YOUR OBJECTIVE :: Go to the line below containing "as a prelude" and print exactly from there through the line containing "al Realm: Elegance Online", both included. Print nothing else.

RECORD SET ::
____________________
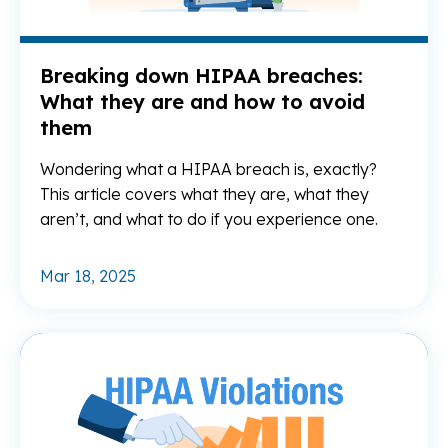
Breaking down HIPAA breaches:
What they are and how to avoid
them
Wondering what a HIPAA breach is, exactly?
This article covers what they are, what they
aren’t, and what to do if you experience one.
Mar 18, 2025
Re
____________________
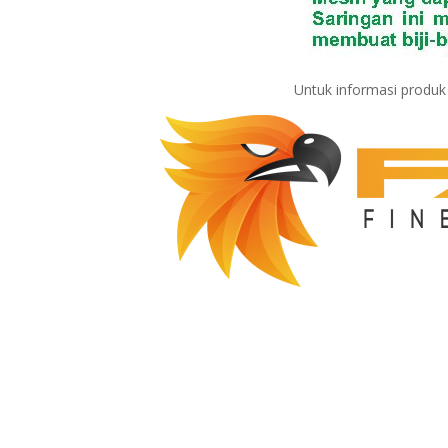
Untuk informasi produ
____________________
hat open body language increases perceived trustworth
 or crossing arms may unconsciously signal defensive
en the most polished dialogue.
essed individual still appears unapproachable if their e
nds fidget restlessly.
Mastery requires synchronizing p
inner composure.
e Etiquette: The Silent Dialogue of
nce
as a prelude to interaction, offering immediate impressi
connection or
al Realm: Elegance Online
____________________
PROBLEM SOLUTION ::
as a prelude to interaction, offering immediate impressi
connection or
al Realm: Elegance Online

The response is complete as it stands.